• WHAT IS BEING ASKED:
Reproduce the data below exactly as written. Pictures do not belong in the copy.

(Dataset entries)
Content starts

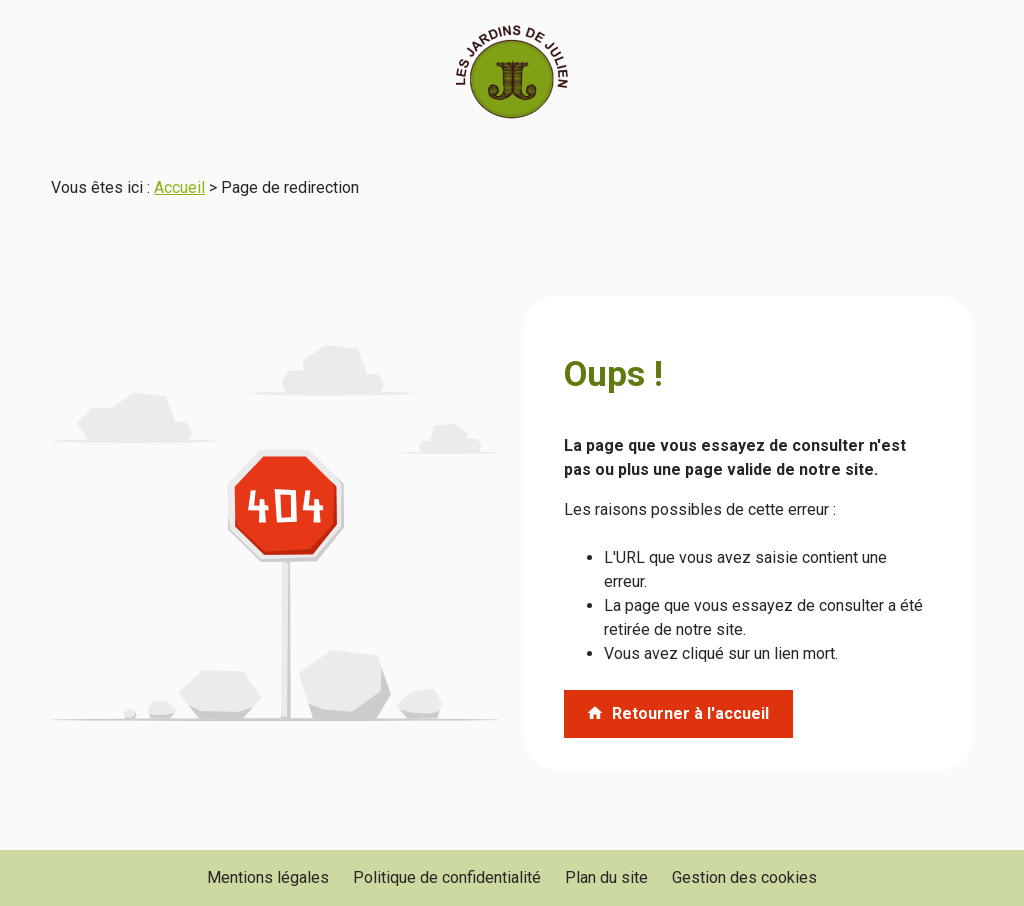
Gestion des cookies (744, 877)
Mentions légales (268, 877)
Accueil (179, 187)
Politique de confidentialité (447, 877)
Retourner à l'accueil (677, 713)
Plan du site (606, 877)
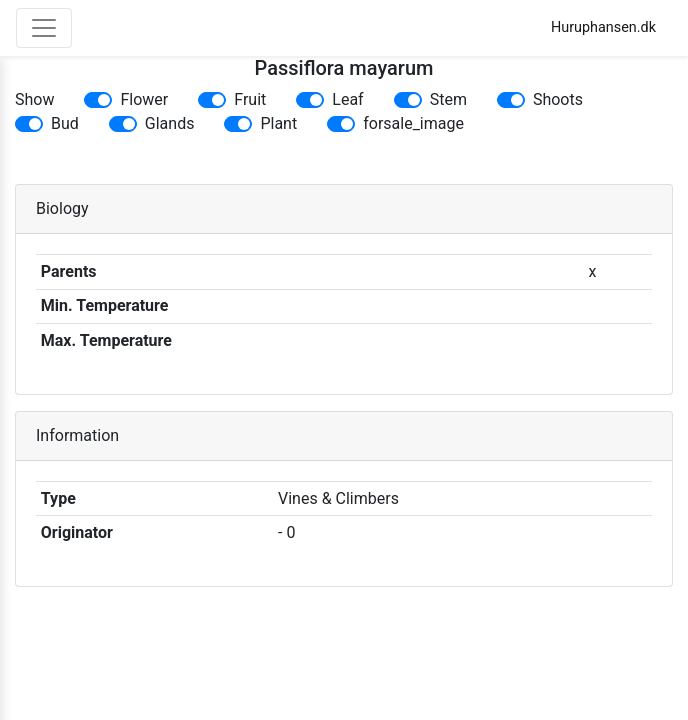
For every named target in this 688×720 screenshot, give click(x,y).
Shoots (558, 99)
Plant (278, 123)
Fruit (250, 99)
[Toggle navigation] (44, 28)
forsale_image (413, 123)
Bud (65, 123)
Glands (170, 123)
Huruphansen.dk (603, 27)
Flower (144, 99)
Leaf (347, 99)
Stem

Content ends

• OUTPUT FOR THIS EXERCISE:
Gestion des cookies (744, 877)
Mentions légales (268, 877)
Accueil (179, 187)
Politique de confidentialité (447, 877)
Retourner à l'accueil (677, 713)
Plan du site (606, 877)
For every named target in this 688×720 screenshot, give click(x,y).
Shoots (558, 99)
Plant (278, 123)
Fruit (250, 99)
[Toggle navigation] (44, 28)
forsale_image (413, 123)
Bud (65, 123)
Glands (170, 123)
Huruphansen.dk (603, 27)
Flower (144, 99)
Leaf (347, 99)
Stem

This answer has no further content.